O caso ocorreu na madrugada de 20 de novembro de 2022 em um imóvel no bairro de Iguatemi, no extremo da zona leste da capital paulista. O casal, que permaneceu em união estável por três anos, tem um filho pequeno. A reportagem não localizou a defesa de Alves.
Conforme a denúncia do Ministério Público, que tem como base depoimento da vítima, Alves teria invadido o imóvel em que a mulher morava com os filhos e a feriu com uma faca no pescoço e na perna. Na sequência teria dado socos no rosto, na cabeça e nos braços da mulher. Ele também teria tentado asfixiá-la, apertando o pescoço dela. A mulher ainda foi pressionada contra a parede.
Em junho deste ano a Promotoria solicitou a prisão preventiva de Alves com o argumento de suposto perigo de reincidência. A Justiça negou o pedido.
O barulho da confusão chamou a atenção de um vizinho, que entrou na casa. Com a chegada do homem, Alves fugiu. Aos policiais a mulher contou que o ex-marido não tinha a chave da casa, mas que o portão poderia ser facilmente forçado.
As agressões deixaram ferimentos pelo corpo da vítima. Um laudo comprovou lesões de natureza leve. O caso, que chegou a ser tratado pela polícia como invasão de domicílio e lesão corporal, passou a ser visto como tentativa de homicídio, o que fez o processo passar para uma das varas do Júri.
Alves foi formalmente acusado em setembro de 2024. Para a promotora Thais Vasconcelos Sepulveda, o homicídio apenas não se consumou por circunstâncias alheias à vontade de Alves. A Promotoria acrescentou que a ação foi motivada por gênero, em circunstância de violência doméstica, e na presença de filhos.

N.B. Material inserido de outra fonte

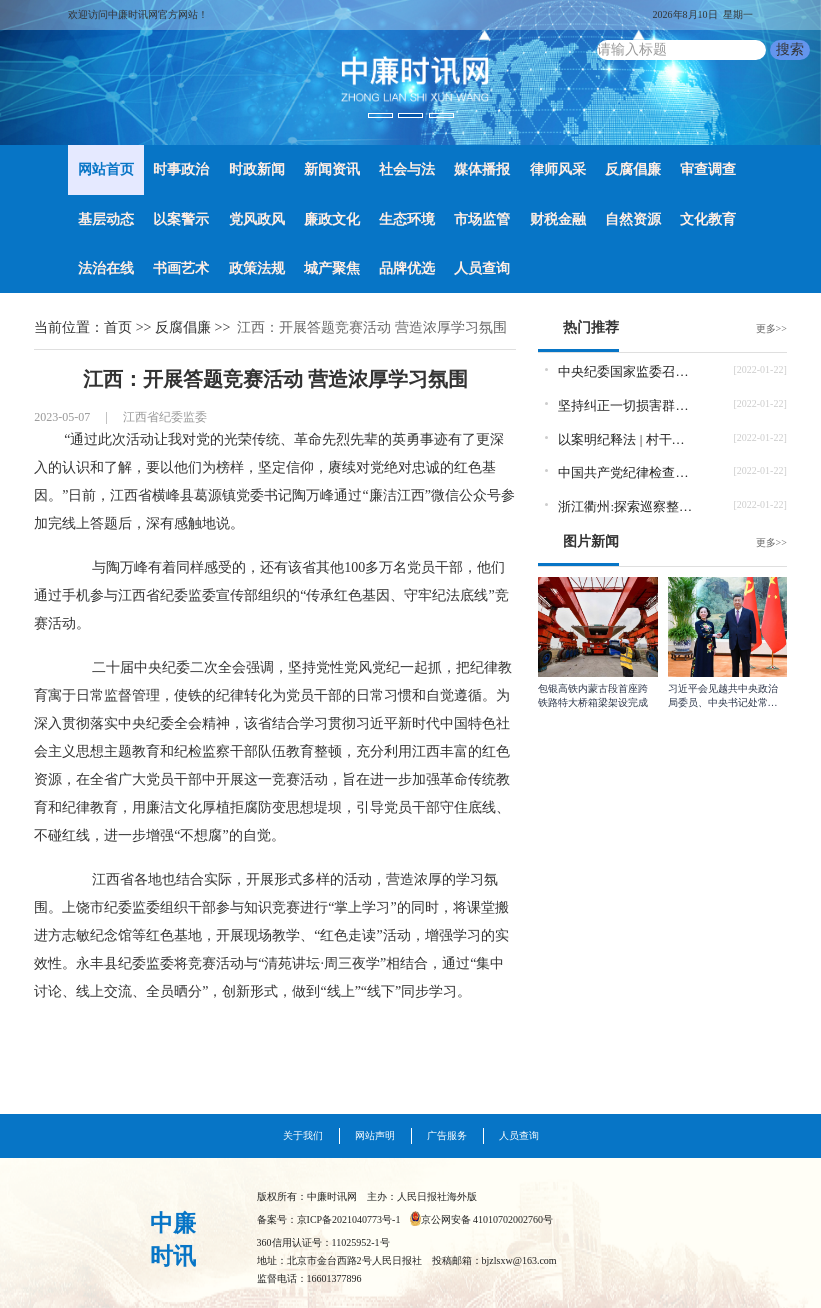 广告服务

O inquérito policial traz a informação de que o denunciado usaria álcool e drogas e que não teria sido a primeira agressão contra a ex-companheira.
A Polícia Civil realizou buscas para tentar ouvir a versão de Alves, mas o paradeiro era desconhecido.
Dias após o pedido de prisão preventiva pela promotora, ainda em junho, o juiz Roberto Zanichelli Cintra argumentou que passados dois anos do fato inexistiam indícios de que o homem tinha voltado a importunar a vítima.
"Por fim, não se pode ignorar que o acusado é primário e não ostenta outras anotações em sua folha de antecedentes, circunstância que autoriza inferir sua ausência de familiaridade com o meio criminoso e de potencial reiteração delitiva", escreveu Cintra no despacho.
Na mesma data o juiz determinou a suspensão do curso do processo e do prazo prescricional.
Não se sabia o paradeiro de Alves até ele ser preso neste mês sob suspeita de envolvimento na morte de Pacheco. Assim que o Ministério Público soube da detenção, pediu que fosse citado em sua atual localização, a carceragem do 8° DP (Brás).
José Lucas Domigo Alves foi preso junto aos namorados Lucas Brás dos Santos, 27, e Ana Paula Teixeira Pinto de Jesus, 45, sob suspeita de envolvimento na morte do advogado na madrugada de 1 de outubro. Lucas e Ana Paula foram filmados por uma câmera de segurança abordando Pacheco, que foi agredido no cruzamento das ruas Itambé e Maranhão.